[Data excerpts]
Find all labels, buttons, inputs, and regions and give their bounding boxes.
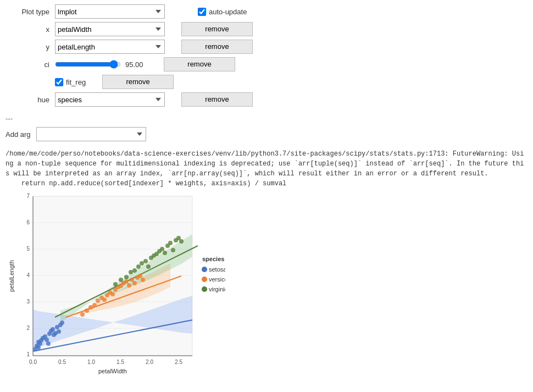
chart-container: 7 6 5 4 3 2 1 0.0 0.5 1.0 1.5 2.0 2.5 pe…	[0, 191, 533, 385]
warning-area: /home/me/code/perso/notebooks/data-scien…	[0, 147, 533, 191]
svg-point-75	[146, 264, 151, 269]
y-remove-button[interactable]: remove	[181, 40, 253, 54]
svg-point-63	[132, 281, 137, 285]
x-select[interactable]: petalWidth	[55, 22, 165, 36]
svg-point-47	[85, 308, 89, 313]
hue-remove-button[interactable]: remove	[181, 92, 253, 107]
svg-point-48	[88, 305, 93, 310]
svg-point-39	[51, 327, 55, 332]
svg-point-66	[141, 278, 145, 282]
svg-point-45	[60, 321, 64, 325]
svg-text:virginica: virginica	[209, 286, 225, 292]
chart-svg: 7 6 5 4 3 2 1 0.0 0.5 1.0 1.5 2.0 2.5 pe…	[5, 191, 225, 378]
svg-text:petalLength: petalLength	[8, 260, 15, 292]
svg-text:setosa: setosa	[209, 266, 225, 273]
hue-label: hue	[5, 96, 55, 104]
svg-point-46	[80, 312, 85, 317]
svg-text:species: species	[202, 256, 224, 262]
svg-text:2.0: 2.0	[146, 359, 153, 365]
svg-point-72	[136, 264, 141, 269]
svg-text:2.5: 2.5	[175, 359, 182, 365]
svg-text:6: 6	[26, 219, 30, 225]
svg-text:0.5: 0.5	[58, 359, 66, 365]
svg-point-67	[113, 282, 118, 286]
svg-text:3: 3	[26, 299, 30, 305]
svg-point-65	[138, 274, 142, 278]
svg-text:petalWidth: petalWidth	[98, 368, 127, 374]
svg-point-94	[202, 286, 207, 292]
svg-point-35	[45, 338, 49, 342]
ci-slider[interactable]	[55, 60, 121, 69]
svg-text:2: 2	[26, 325, 30, 331]
svg-text:0.0: 0.0	[29, 359, 37, 365]
svg-text:versicolor: versicolor	[209, 276, 225, 283]
y-label: y	[5, 43, 55, 51]
svg-point-68	[119, 278, 123, 282]
y-select[interactable]: petalLength	[55, 40, 165, 54]
svg-text:5: 5	[26, 246, 30, 252]
x-label: x	[5, 25, 55, 34]
plot-type-label: Plot type	[5, 8, 55, 16]
svg-point-80	[160, 247, 164, 251]
fit-reg-checkbox[interactable]	[55, 78, 63, 86]
svg-text:1.0: 1.0	[87, 359, 95, 365]
svg-point-61	[127, 283, 131, 288]
svg-point-70	[129, 270, 133, 274]
ci-remove-button[interactable]: remove	[164, 57, 235, 71]
svg-point-69	[124, 275, 129, 279]
svg-point-83	[168, 241, 173, 245]
svg-text:1.5: 1.5	[116, 359, 124, 365]
svg-point-87	[179, 239, 184, 244]
x-remove-button[interactable]: remove	[181, 22, 253, 36]
plot-type-select[interactable]: lmplot	[55, 4, 165, 19]
svg-point-43	[57, 329, 61, 334]
svg-text:7: 7	[26, 193, 30, 199]
svg-rect-88	[202, 262, 207, 267]
svg-point-74	[143, 259, 148, 263]
ci-value: 95.00	[125, 60, 147, 69]
svg-point-90	[202, 267, 207, 272]
svg-point-29	[36, 345, 41, 350]
svg-point-36	[46, 341, 51, 346]
svg-point-73	[140, 261, 144, 266]
svg-point-50	[96, 299, 100, 303]
svg-point-55	[110, 292, 115, 296]
fit-reg-remove-button[interactable]: remove	[102, 75, 174, 89]
svg-text:4: 4	[26, 272, 30, 278]
add-arg-select[interactable]	[36, 127, 146, 141]
hue-select[interactable]: species	[55, 92, 165, 107]
svg-point-71	[132, 268, 137, 273]
auto-update-label: auto-update	[209, 8, 247, 16]
svg-text:1: 1	[26, 351, 30, 357]
fit-reg-label: fit_reg	[66, 78, 86, 86]
svg-point-92	[202, 277, 207, 282]
ci-label: ci	[5, 60, 55, 69]
svg-point-81	[163, 251, 167, 255]
separator: ---	[0, 112, 533, 125]
svg-point-49	[92, 303, 97, 307]
auto-update-checkbox[interactable]	[198, 8, 206, 16]
add-arg-label: Add arg	[5, 130, 31, 139]
svg-point-60	[124, 279, 129, 284]
svg-point-52	[102, 297, 107, 302]
warning-text: /home/me/code/perso/notebooks/data-scien…	[5, 150, 524, 187]
svg-point-84	[171, 248, 175, 252]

YOUR INSTRUCTIONS. Check each line of the data above for the word "checkbox". Report how many lines have it, and nothing else.

RESPONSE TO THE EXERCISE. 2